UNA SERATA AL CINEMA CON CARLO VERDONE

giovanni bogani

DI GIOVANNI BOGANI

Questa sera ero con Carlo Verdone, al cinema Masaccio di San Giovanni Valdarno.

Era bello vedere il cinema strapieno, e fare domande a Carlo, che ogni volta trasforma qualsiasi episodio di un racconto, qualsiasi racconto in una storia, qualsiasi storia in una avventura, in un crescendo pazzesco, che solo i grandi narratori hanno. Gli avrò fatto una decina di domande, e ogni volta era come se si mettesse in moto una slavina. Un rotolare di emozioni sempre più forte.

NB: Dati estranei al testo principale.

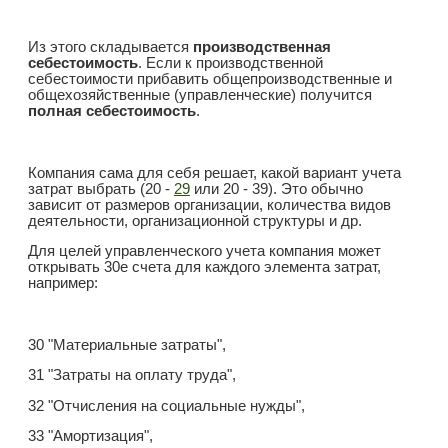
Из этого складывается
производственная
себестоимость
. Если к производственной
себестоимости прибавить общепроизводственные и
общехозяйственные (управленческие) получится
полная себестоимость
.
Компания сама для себя решает, какой вариант учета
затрат выбрать (20 -
29
или 20 - 39). Это обычно
зависит от размеров организации, количества видов
деятельности, организационной структуры и др.
Для целей управленческого учета компания может
открывать 30е счета для каждого элемента затрат,
например:
30 "Материальные затраты",
31 "Затраты на оплату труда",
32 "Отчисления на социальные нужды",
33 "Амортизация",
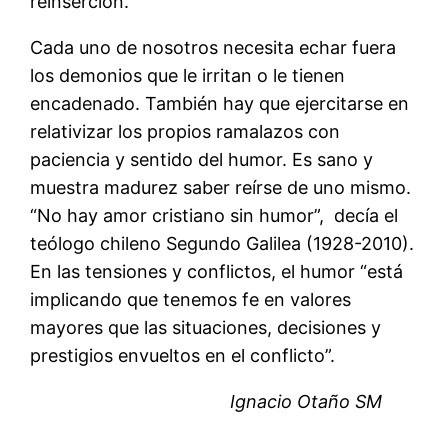
reinserción.
Cada uno de nosotros necesita echar fuera
los demonios que le irritan o le tienen
encadenado. También hay que ejercitarse en
relativizar los propios ramalazos con
paciencia y sentido del humor. Es sano y
muestra madurez saber reírse de uno mismo.
“No hay amor cristiano sin humor”, decía el
teólogo chileno Segundo Galilea (1928-2010).
En las tensiones y conflictos, el humor “está
implicando que tenemos fe en valores
mayores que las situaciones, decisiones y
prestigios envueltos en el conflicto”.
Ignacio Otaño SM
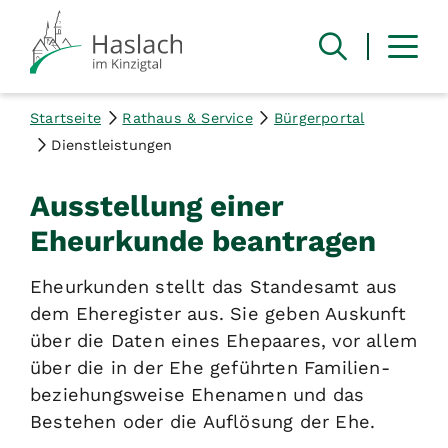
Startseite
Rathaus & Service
Bürgerportal
Dienstleistungen
Ausstellung einer
Eheurkunde beantragen
Eheurkunden stellt das Standesamt aus
dem Eheregister aus. Sie geben Auskunft
über die Daten eines Ehepaares, vor allem
über die in der Ehe geführten Familien-
beziehungsweise Ehenamen und das
Bestehen oder die Auflösung der Ehe.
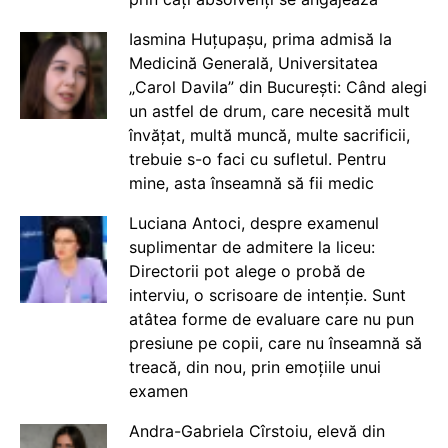
Iasmina Huțupașu, prima admisă la
Medicină Generală, Universitatea
„Carol Davila” din București: Când alegi
un astfel de drum, care necesită mult
învățat, multă muncă, multe sacrificii,
trebuie s-o faci cu sufletul. Pentru
mine, asta înseamnă să fii medic
Luciana Antoci, despre examenul
suplimentar de admitere la liceu:
Directorii pot alege o probă de
interviu, o scrisoare de intenție. Sunt
atâtea forme de evaluare care nu pun
presiune pe copii, care nu înseamnă să
treacă, din nou, prin emoțiile unui
examen
Andra-Gabriela Cîrstoiu, elevă din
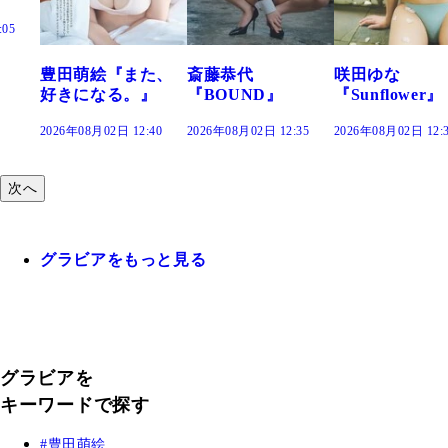
た、
斎藤恭代
咲田ゆな
藤水咲桜『花
』
『BOUND』
『Sunflower』
だまり』
:40
2026年08月02日 12:35
2026年08月02日 12:30
2026年08月02日 12:
次へ
グラビアをもっと見る
グラビアを
キーワードで探す
豊田萌絵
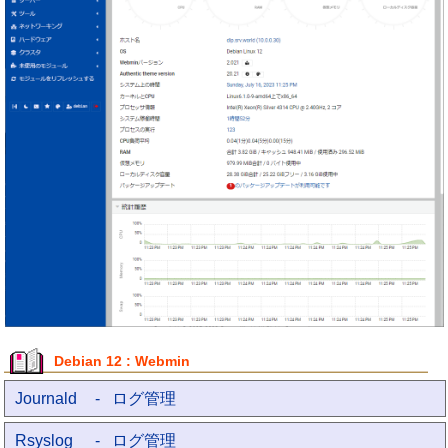
Debian 12 : Webmin
Journald
- ログ管理
Rsyslog
- ログ管理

Non sempre comico. Più spesso con qualche ombra, e con il lato grottesco delle cose che prende corpo, come se tutti i suoi racconti fossero fotografie di come siamo, appena appena deformate, in modo da farci vedere il lato ridicolo della nostra quotidiana fatica di stare al mondo.

Viene da pensare, in qualche modo, che i suoi film non siano che la punta dell’iceberg di un mondo enorme, di cui lui racconta i dettagli con invidiabile acutezza, colore, senso dell’humour.

E mi sento privilegiato per averlo vissuto, ancora una volta, da spettatore più fortunato degli altri: nel tavolo accanto a lui. Grazie al direttore del festival, Simone Emiliani, che mi ha chiesto di invitare Carlo.

Simone fa un gran lavoro da anni con questo festival: ama il cinema e si dedica con passione a registi emergenti e anomali; non cerca solo icone da sala strapiena. Proprio per questo, per questa sua serietà, ho pensato che era giusto chiamare Carlo. E ho avuto il privilegio di essere lì, seduto con lui, a parlarci a nome di tanti spettatori.

In fondo, sono cose che non avrei mai immaginato, quando ho iniziato questo – boh, chissà se lo è – mestiere.